Gadhavi was fond of folk songs and hymns from his childhood. At the age of 14, he joined Shakti Prabhav Kalamandir with a salary of Rs. 15 per month. He played the role of Krishna in the first play Muralidhar and captivated the minds of the people with his performance. During that play, he sang the first song "Gamdu Mujne Pyare Gokul". At Jamnagar, he successfully performed the female role of Ranakdevi in a play called Ranakdevi. Gradually, he began to study Charan literature and used it in singing folk songs and performing plays. Therefore, till 1955, he started working in Wankaner Drama Company and Rajkot's Chaitanya Drama Company.

== Career ==
In 1955, Gadhavi was invited to work at All Indian Radio (Akashvani) by Gijubhai Vyas and Chandrakantbhai Bhatt who saw Hemu very closely during the plays. So he joined Akashvani Rajkot as a Tanpura artist. During that time, he studied the literature of Zaverchand Meghani and Dula Bhaya Kag and gave voice to folk music and delivered it to the homes of Gujarat through Akashwani. Thus they Till 19, he served in Rajkot All India Radio.
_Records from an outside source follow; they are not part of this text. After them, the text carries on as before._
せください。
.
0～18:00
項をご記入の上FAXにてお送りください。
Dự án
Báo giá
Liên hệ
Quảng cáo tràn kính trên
In 1962/63, the Columbia Company released their album by Hemu Gadhavi titled Sony Halaman May Ujali. In addition, His Master's Voice released records like Shivaji Nu Halardu, Ame Mahiyara Re and Morbi ni Vaniyan which became very popular throughout Gujarat. Apart from this, he had done memorable plays like Satyavadi Raja Harishchandra and Prithviraj Chauhan.

== Death ==
On 30 August 1965, Hemu Gahdavi was affected by dizziness due to hemorrhage while recording Rasadas at Akashwani-Paddhari. Thus, he died after at a young age of 36.
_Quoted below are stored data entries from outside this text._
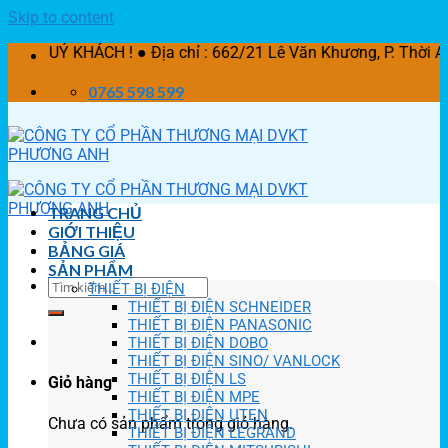
Skip to content
ÁCH ! ● Địa chỉ : 662/21 Lê Văn Khương, P. Thời An, Q.12
0765 598 599
TRANG CHỦ
GIỚI THIỆU
BẢNG GIÁ
SẢN PHẨM
THIẾT BỊ ĐIỆN
THIẾT BỊ ĐIỆN SCHNEIDER
THIẾT BỊ ĐIỆN PANASONIC
THIẾT BỊ ĐIỆN DOBO
THIẾT BỊ ĐIỆN SINO/ VANLOCK
THIẾT BỊ ĐIỆN LS
Giỏ hàng
THIẾT BỊ ĐIỆN MPE
THIẾT BỊ ĐIỆN UTEN
Chưa có sản phẩm trong giỏ hàng.
THIẾT BỊ ĐIỆN LEGRAND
== Late Hemu Gadhavi Smriti Sansthan Trust ==
The 'Late Hemu Gadhavi Smriti Sansthan Trust', established in his memory, inaugurated folk music activities, media management as well as a memorial in the name of Hemtirth at his hometown Dhankania in 2013.

== Awards ==
- Best Folk Music Award by the President of India, Sarvapalli Radhakrishnan.
- Best Folk Singer's Pride Award by Gujarat Government
- Best Playback Singer Award for the Gujarati film, 'Kasumbi No Rang

== Legacy ==

=== Hemu Gadhavi Marg ===
The Rajkot Municipal Corporation named the highway in the city of Rajkot as 'Hemu Gadhavi Marg'.

=== Hemu Gadhavi Hall ===
Hemu Gadhavi Hall is an auditorium in the Rajkot city of Gujarat. It was inaugurated on 11 August 1998 and was named after Hemu Gadhavi.